Each fall, North America’s most well-known butterfly, the familiar orange, black, and white monarch, undertakes one of nature’s most spectacular migrations. Even though the tiny insects are born hundreds or even thousands of miles away, they make a treacherous journey from the northern U.S. and Canada to places they’ve never been, to spend the winter months where their ancestors mated generations before.
Monarchs from east of the Rocky Mountains spend their winters in Mexico, but you can get an up-close look at this mesmerizing natural wonder without leaving the U.S. Monarchs born west of the Rocky Mountains spend their winters in California, where, from November through February, they congregate in eucalyptus, Monterey pine, or cypress trees close to the Pacific Ocean.
The number of monarchs in California has declined by more than 95 percent since the 1980s. Although there was a slight rebound in the winters beginning in 2021 and 2022, the International Union for Conservation of Nature classified both the western and eastern monarchs as endangered in 2022.
For travelers who want to experience this amazing natural phenomenon in person, here are six must-see stops on a monarch road trip along California’s Central Coast.
1. Goleta Monarch Grove
The Goleta Monarch Grove near Santa Barbara is located on the Ellwood Mesa, a 137-acre open space with wooded terrain, trails, and beach access. The best time to see the butterflies here is mid-day after the air is warmed by the sun. Wear sturdy hiking shoes as this is a rustic natural area and you may find yourself climbing over dead trees. Look for butterflies clustered near the tops of the trees. They might look like dead leaves at first glance, so bring binoculars.
2. Ritz-Carlton Bacara
Located near the butterfly grove is the Ritz-Carlton Bacara, a luxury, pet-friendly, 358-room oceanfront resort. It’s pricey, but worth the splurge with its gorgeous beach setting, noteworthy on-site restaurant, pristine pools, and spa. You’ll find that the monarchs like it here as well. Take an afternoon stroll along the beach or linger over afternoon cocktails at an outdoor bar and you’re likely to see the butterflies darting in and out of the adjacent woodlands.
3. Monarch Butterfly Grove
About 80 miles north of Santa Barbara, right off of Highway 1, is the Monarch Butterfly Grove in Pismo Beach. It’s an easy-to-reach grove of trees surrounded by a walkway where you’re likely to see large numbers of monarchs. Docents stationed at the reserve can explain what the butterflies are up to, and there’s a small souvenir stand and a sign with the daily butterfly counts. Because the trees where the monarchs congregate are grouped closely together, it’s easy to see large clumps of butterflies here.

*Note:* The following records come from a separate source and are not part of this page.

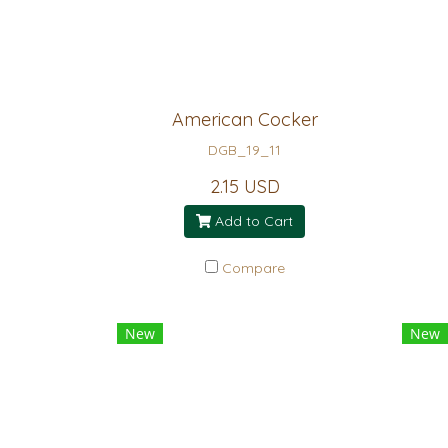
American Cocker
DGB_19_11
2.15 USD
Add to Cart
Compare
New
New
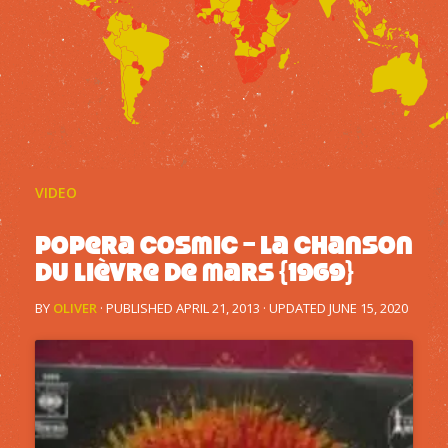
VIDEO
Popera Cosmic – La chanson
du lièvre de mars {1969}
BY
OLIVER
· PUBLISHED
APRIL 21, 2013
· UPDATED
JUNE 15, 2020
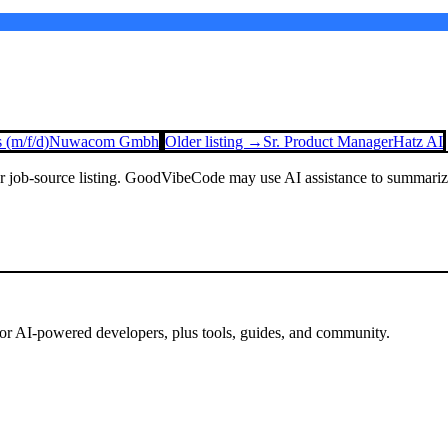
 (m/f/d)
Nuwacom Gmbh
Older listing →
Sr. Product Manager
Hatz AI
or job-source listing. GoodVibeCode may use AI assistance to summarize 
for AI-powered developers, plus tools, guides, and community.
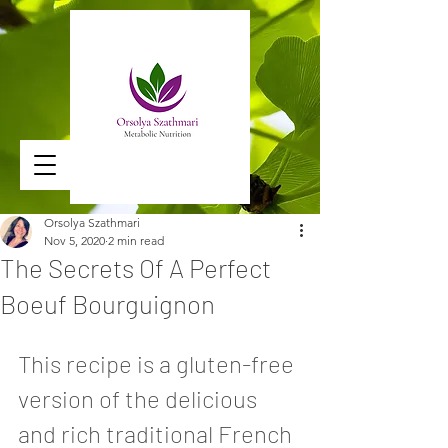
Orsolya Szathmari
Nov 5, 2020
2 min read
The Secrets Of A Perfect
Boeuf Bourguignon
This recipe is a gluten-free 
version of the delicious 
and rich traditional French 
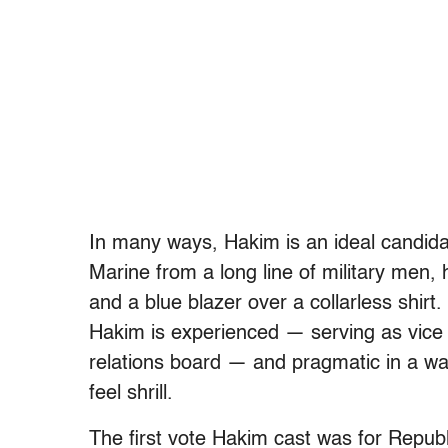
In many ways, Hakim is an ideal candi
Marine from a long line of military men, 
and a blue blazer over a collarless shirt. 
Hakim is experienced — serving as vic
relations board — and pragmatic in a wa
feel shrill.
The first vote Hakim cast was for Repub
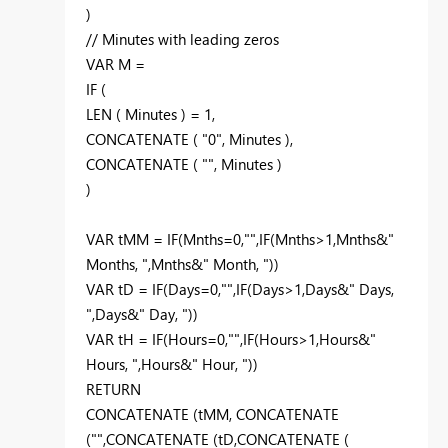
)
// Minutes with leading zeros
VAR M =
IF (
LEN ( Minutes ) = 1,
CONCATENATE ( "0", Minutes ),
CONCATENATE ( "", Minutes )
)
VAR tMM = IF(Mnths=0,"",IF(Mnths>1,Mnths&"
Months, ",Mnths&" Month, "))
VAR tD = IF(Days=0,"",IF(Days>1,Days&" Days,
",Days&" Day, "))
VAR tH = IF(Hours=0,"",IF(Hours>1,Hours&"
Hours, ",Hours&" Hour, "))
RETURN
CONCATENATE (tMM, CONCATENATE
("",CONCATENATE (tD,CONCATENATE (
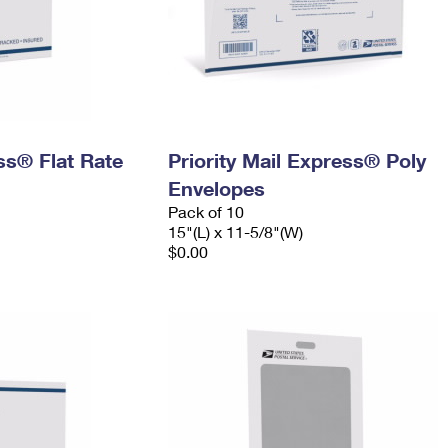
ess® Flat Rate
Priority Mail Express® Poly
Envelopes
Pack of 10
15"(L) x 11-5/8"(W)
$0.00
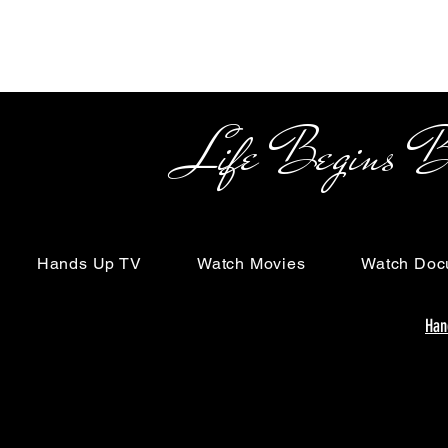
Life Begins Beyon
Hands Up TV
Watch Movies
Watch Doc
Han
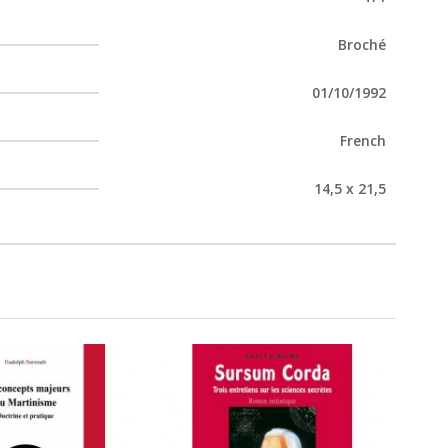
Broché
01/10/1992
French
14,5 x 21,5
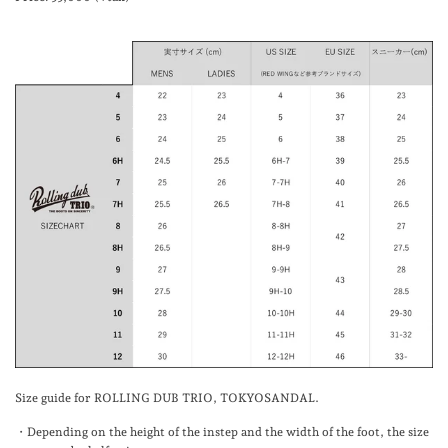
Size guide for ROLLING DUB TRIO, TOKYOSANDAL.
・Depending on the height of the instep and the width of the foot, the size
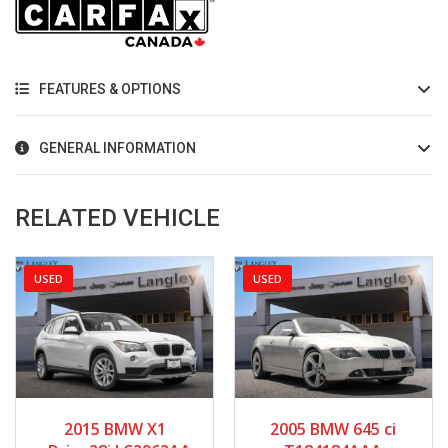
FEATURES & OPTIONS
GENERAL INFORMATION
RELATED VEHICLE
USED
USED
2015
Autom...
2005
Manua...
2015 BMW X1
2005 BMW 645 ci
85512
65886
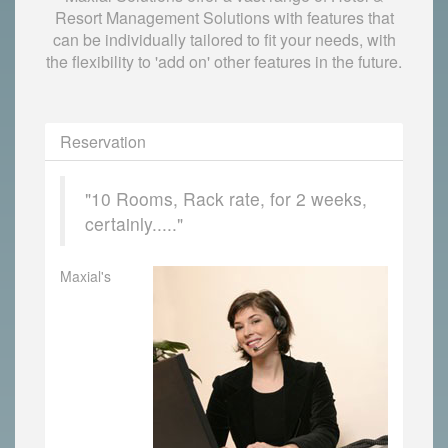
Resort Management Solutions with features that
can be individually tailored to fit your needs, with
the flexibility to 'add on' other features in the future.
Reservation
"10 Rooms, Rack rate, for 2 weeks,
certainly....."
Maxial's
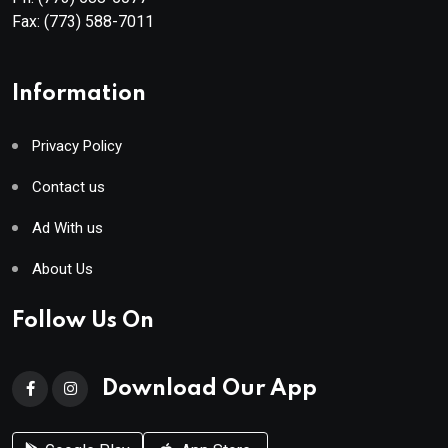
Fax:
(773) 588-7011
Information
Privacy Policy
Contact us
Ad With us
About Us
Follow Us On
Download Our App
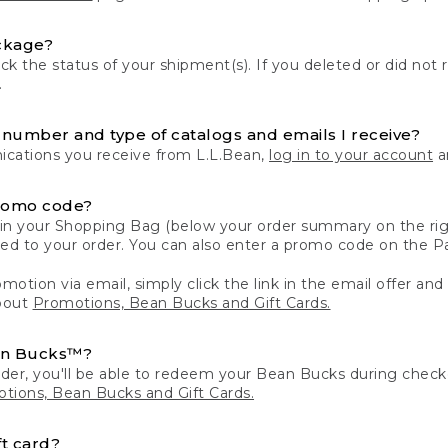
ckage?
k the status of your shipment(s). If you deleted or did not 
.
number and type of catalogs and emails I receive?
ations you receive from L.L.Bean,
log in to your account
an
romo code?
in your Shopping Bag (below your order summary on the righ
plied to your order. You can also enter a promo code on the
motion via email, simply click the link in the email offer and
bout
Promotions, Bean Bucks and Gift Cards.
an Bucks™?
der, you'll be able to redeem your Bean Bucks during che
tions, Bean Bucks and Gift Cards.
t card?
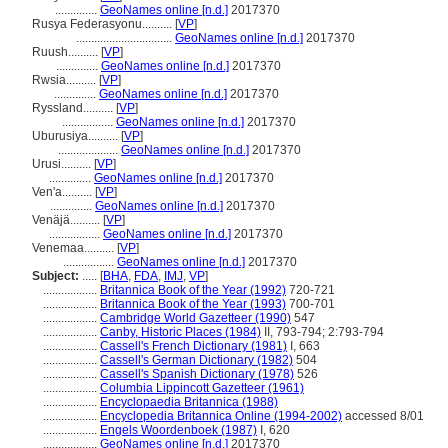
..............
GeoNames online [n.d.]
2017370
Rusya Federasyonu..........
[
VP
]
................................
GeoNames online [n.d.]
2017370
Ruush..........
[
VP
]
..............
GeoNames online [n.d.]
2017370
Rwsia..........
[
VP
]
..............
GeoNames online [n.d.]
2017370
Ryssland..........
[
VP
]
.................
GeoNames online [n.d.]
2017370
Uburusiya..........
[
VP
]
....................
GeoNames online [n.d.]
2017370
Urusi..........
[
VP
]
..............
GeoNames online [n.d.]
2017370
Ven'a..........
[
VP
]
..............
GeoNames online [n.d.]
2017370
Venäjä..........
[
VP
]
.................
GeoNames online [n.d.]
2017370
Venemaa..........
[
VP
]
.................
GeoNames online [n.d.]
2017370
Subject:
.....
[
BHA
,
FDA
,
IMJ
,
VP
]
..................
Britannica Book of the Year (1992)
720-721
..................
Britannica Book of the Year (1993)
700-701
..................
Cambridge World Gazetteer (1990)
547
..................
Canby, Historic Places (1984)
II, 793-794; 2:793-794
..................
Cassell's French Dictionary (1981)
I, 663
..................
Cassell's German Dictionary (1982)
504
..................
Cassell's Spanish Dictionary (1978)
526
..................
Columbia Lippincott Gazetteer (1961)
..................
Encyclopaedia Britannica (1988)
..................
Encyclopedia Britannica Online (1994-2002)
accessed 8/01
..................
Engels Woordenboek (1987)
I, 620
..................
GeoNames online [n.d.]
2017370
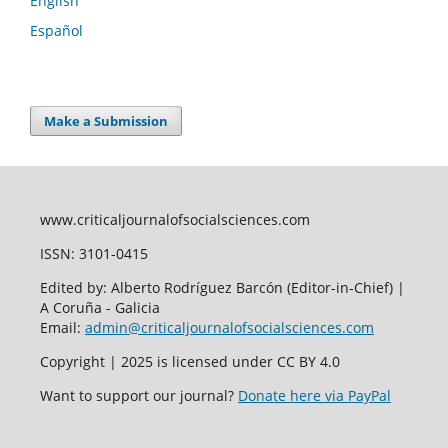
English
Español
Make a Submission
www.criticaljournalofsocialsciences.com
ISSN: 3101-0415
Edited by: Alberto Rodríguez Barcón (Editor-in-Chief) |
A Coruña - Galicia
Email:
admin@criticaljournalofsocialsciences.com
Copyright | 2025 is licensed under CC BY 4.0
Want to support our journal?
Donate here via PayPal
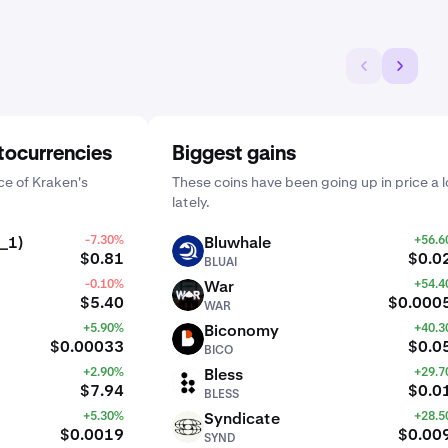
tocurrencies
Biggest gains
e of Kraken's
These coins have been going up in price a l
lately.
_1)
-7.30%
Bluwhale
+56.
BLUAI
$0.81
$0.0
BLUAI
-0.10%
War
+54.
WAR
$5.40
$0.000
WAR
+5.90%
Biconomy
+40.
BICO
$0.00033
$0.0
BICO
+2.90%
Bless
+29.
BLESS
$7.94
$0.0
BLESS
+5.30%
Syndicate
+28.
SYND
$0.0019
$0.00
SYND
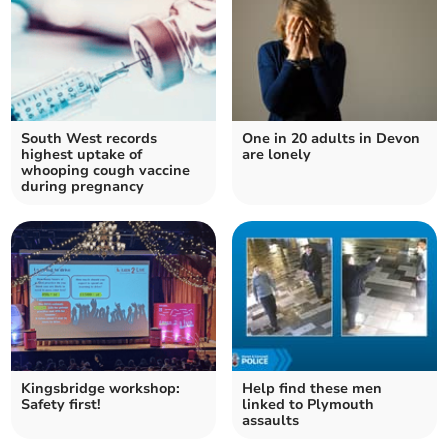
South West records
One in 20 adults in Devon
highest uptake of
are lonely
whooping cough vaccine
during pregnancy
Kingsbridge workshop:
Help find these men
Safety first!
linked to Plymouth
assaults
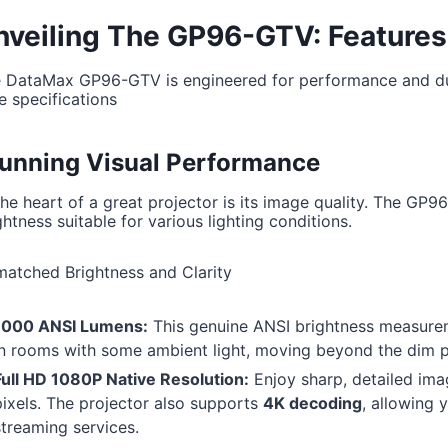
nveiling The GP96-GTV: Features
 DataMax GP96-GTV is engineered for performance and dura
e specifications
unning Visual Performance
the heart of a great projector is its image quality. The GP96
ghtness suitable for various lighting conditions.
atched Brightness and Clarity
1000 ANSI Lumens:
This genuine ANSI brightness measurem
in rooms with some ambient light, moving beyond the dim pr
Full HD 1080P Native Resolution:
Enjoy sharp, detailed ima
pixels. The projector also supports
4K decoding
, allowing 
streaming services.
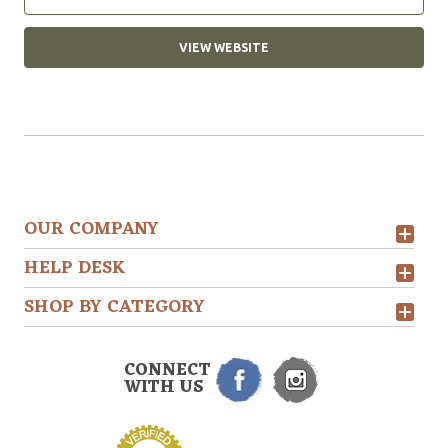
VIEW WEBSITE
OUR COMPANY
HELP DESK
SHOP BY CATEGORY
CONNECT
WITH US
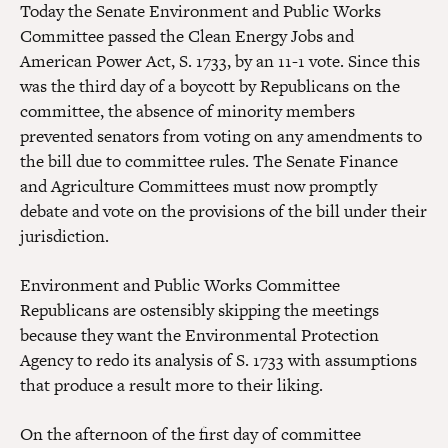
Today the Senate Environment and Public Works
Committee passed the Clean Energy Jobs and
American Power Act, S. 1733, by an 11-1 vote. Since this
was the third day of a boycott by Republicans on the
committee, the absence of minority members
prevented senators from voting on any amendments to
the bill due to committee rules. The Senate Finance
and Agriculture Committees must now promptly
debate and vote on the provisions of the bill under their
jurisdiction.
Environment and Public Works Committee
Republicans are ostensibly skipping the meetings
because they want the Environmental Protection
Agency to redo its analysis of S. 1733 with assumptions
that produce a result more to their liking.
On the afternoon of the first day of committee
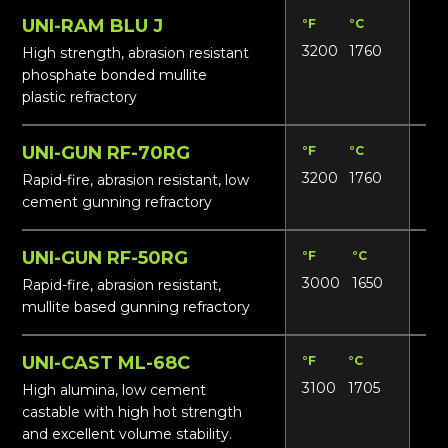
UNI-RAM BLU J
°F
°C
Lbs
3200
1760
165
High strength, abrasion resistant
phosphate bonded mullite
plastic refractory
UNI-GUN RF-70RG
°F
°C
Lbs
3200
1760
15
Rapid-fire, abrasion resistant, low
cement gunning refractory
UNI-GUN RF-50RG
°F
°C
Lbs
3000
1650
13
Rapid-fire, abrasion resistant,
mullite based gunning refractory
UNI-CAST ML-68C
°F
°C
Lbs
3100
1705
16
High alumina, low cement
castable with high hot strength
and excellent volume stability.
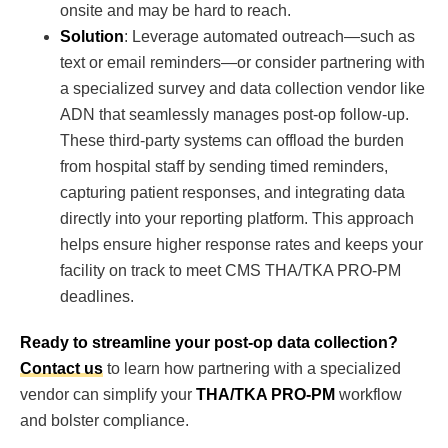
onsite and may be hard to reach.
Solution
: Leverage automated outreach—such as
text or email reminders—or consider partnering with
a specialized survey and data collection vendor like
ADN that seamlessly manages post-op follow-up.
These third-party systems can offload the burden
from hospital staff by sending timed reminders,
capturing patient responses, and integrating data
directly into your reporting platform. This approach
helps ensure higher response rates and keeps your
facility on track to meet CMS THA/TKA PRO-PM
deadlines.
Ready to streamline your post-op data collection?
Contact us
to learn how partnering with a specialized
vendor can simplify your
THA/TKA PRO-PM
workflow
and bolster compliance.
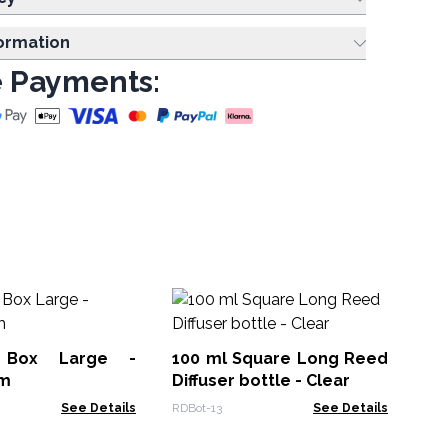
formation
 Payments:
Pr
Gl
x 
 Box Large -
100 ml Square Long Reed
Glu
cm
Diffuser bottle - Clear
See Details
RDBot-13
See Details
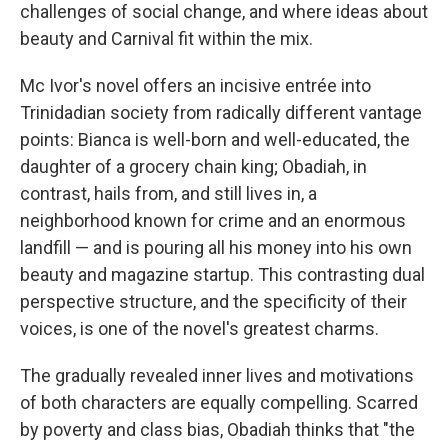
challenges of social change, and where ideas about
beauty and Carnival fit within the mix.
Mc Ivor's novel offers an incisive entrée into
Trinidadian society from radically different vantage
points: Bianca is well-born and well-educated, the
daughter of a grocery chain king; Obadiah, in
contrast, hails from, and still lives in, a
neighborhood known for crime and an enormous
landfill — and is pouring all his money into his own
beauty and magazine startup. This contrasting dual
perspective structure, and the specificity of their
voices, is one of the novel's greatest charms.
The gradually revealed inner lives and motivations
of both characters are equally compelling. Scarred
by poverty and class bias, Obadiah thinks that "the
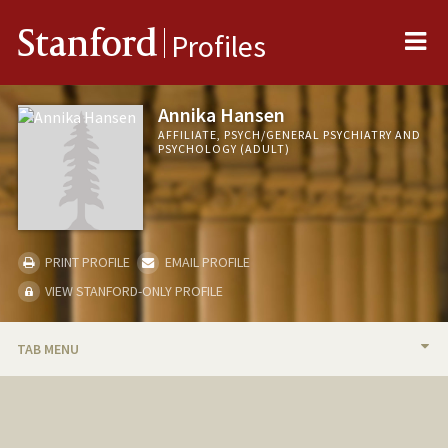
Me
Stanford
Profiles
Annika Hansen
AFFILIATE, PSYCH/GENERAL PSYCHIATRY AND
PSYCHOLOGY (ADULT)
PRINT PROFILE
EMAIL PROFILE
VIEW STANFORD-ONLY PROFILE
TAB MENU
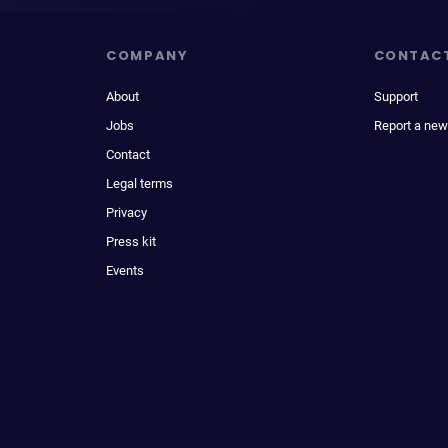
COMPANY
CONTAC
About
Support
Jobs
Report a new
Contact
Legal terms
Privacy
Press kit
Events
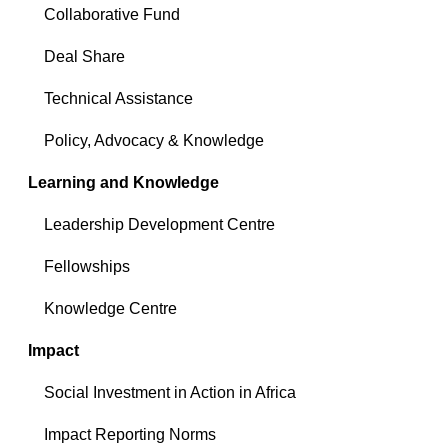
Collaborative Fund
Deal Share
Technical Assistance
Policy, Advocacy & Knowledge
Learning and Knowledge
Leadership Development Centre
Fellowships
Knowledge Centre
Impact
Social Investment in Action in Africa
Impact Reporting Norms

Take a walk to soak in the fresh coastal forest air at Fiscalini Ranch Preserve in Cambria, where you might spot monarchs high up in the pines. At Piedras Blancas Beach, located a few miles north, hundreds of elephant seals cavort across the beach just off the highway. These huge sea mammals play and fight, in and out of the water, mate and give birth on the sand right in front of you. If you plan to stay the night, the Cambria Pines Lodge, a 25-acre rustic resort with pet-friendly rooms and suites, is great for families. The Blue Dolphin Inn, an upscale 20-room boutique hotel downtown overlooking Moonstone Beach, is a fine spot for couples.
5. Monarch Butterfly Sanctuary
A little more than 2 hours north up the coast in Monterey County is Pacific Grove, which bills itself as “Butterfly Town, USA.” The Monarch Butterfly Sanctuary is an easily accessible spot in this quaint coastal city of Victorian homes and rocky beaches. It’s near another must-do attraction, the 17-mile Drive, which highlights spectacular scenery, including the famed Pebble Beach golf course and the 250-year-old Monterey cypress that has become one of the world’s most photographed trees.
6. Natural Bridges State Park
About 40 miles north of Pacific Grove is Natural Bridges State Park in Santa Cruz. While the butterfly grove is definitely worth a visit, this park also provides easy access to California redwoods, and is the place where surfing was first brought to the U.S. While in the area, visit the Santa Cruz Surfing Museum and learn how a trio of young Hawaiian princes in 1885 rode the waves on long planks of local redwood.